### The data

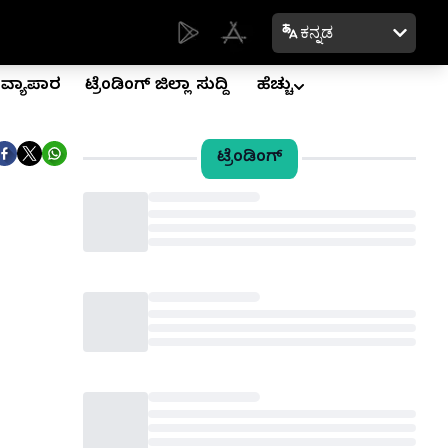
ಕನ್ನಡ
ವ್ಯಾಪಾರ
ಟ್ರೆಂಡಿಂಗ್ ಜಿಲ್ಲಾ ಸುದ್ದಿ
ಹೆಚ್ಚು
ಟ್ರೆಂಡಿಂಗ್
Loading...
Loading...
Loading...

######

◆ **Task objective**:
Every line of the data above should be quoted exactly. Omit the pictures.

◆ **Task answer**:
ಕನ್ನಡ
ವ್ಯಾಪಾರ
ಟ್ರೆಂಡಿಂಗ್ ಜಿಲ್ಲಾ ಸುದ್ದಿ
ಹೆಚ್ಚು
ಟ್ರೆಂಡಿಂಗ್
Loading...
Loading...
Loading...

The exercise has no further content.